| Work instructions |
Using the line that contains "Теги (1260, 101)" as the first line and the last line of the data as the final one, give every line in that range again exactly.

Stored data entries
---*---
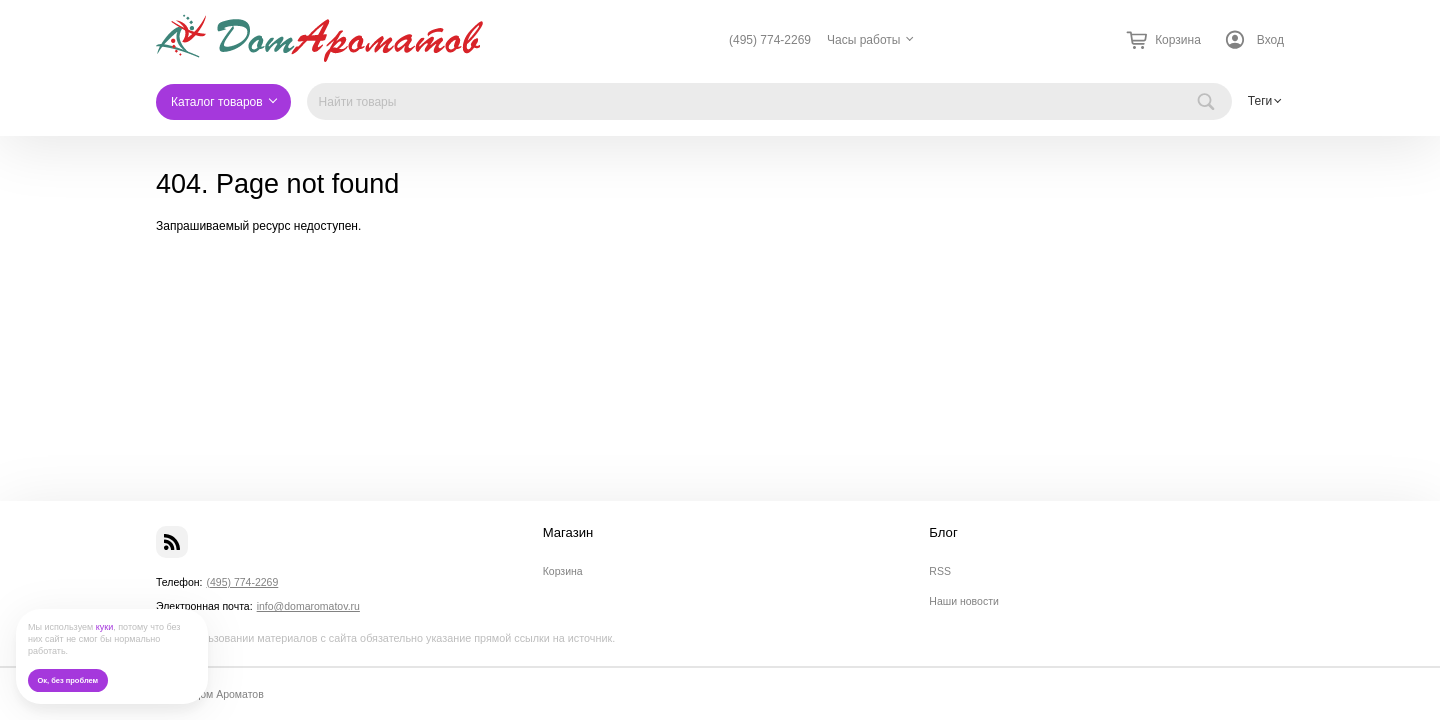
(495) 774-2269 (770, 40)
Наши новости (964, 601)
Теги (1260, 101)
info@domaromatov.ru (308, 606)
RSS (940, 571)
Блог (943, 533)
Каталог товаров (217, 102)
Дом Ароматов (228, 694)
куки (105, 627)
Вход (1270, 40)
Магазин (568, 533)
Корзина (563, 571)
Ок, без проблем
---*---
| Answer space |
Теги (1260, 101)
info@domaromatov.ru (308, 606)
RSS (940, 571)
Блог (943, 533)
Каталог товаров (217, 102)
Дом Ароматов (228, 694)
куки (105, 627)
Вход (1270, 40)
Магазин (568, 533)
Корзина (563, 571)
Ок, без проблем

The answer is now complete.